> **What you are asked to do**
Print the data exactly. Omit the pictures.

Dataset entries:
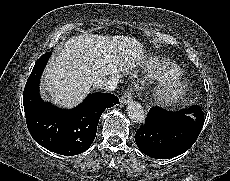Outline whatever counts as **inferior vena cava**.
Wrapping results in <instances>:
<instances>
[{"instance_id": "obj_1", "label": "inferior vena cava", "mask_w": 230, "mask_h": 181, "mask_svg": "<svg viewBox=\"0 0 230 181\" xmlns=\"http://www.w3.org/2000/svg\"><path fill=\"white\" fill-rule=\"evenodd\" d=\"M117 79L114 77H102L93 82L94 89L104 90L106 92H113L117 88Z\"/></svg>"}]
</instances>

> **Exercise response**
Outline whatever counts as **inferior vena cava**.
Wrapping results in <instances>:
<instances>
[{"instance_id": "obj_1", "label": "inferior vena cava", "mask_w": 230, "mask_h": 181, "mask_svg": "<svg viewBox=\"0 0 230 181\" xmlns=\"http://www.w3.org/2000/svg\"><path fill=\"white\" fill-rule=\"evenodd\" d=\"M117 79L114 77H102L93 82L94 89L104 90L106 92H113L117 88Z\"/></svg>"}]
</instances>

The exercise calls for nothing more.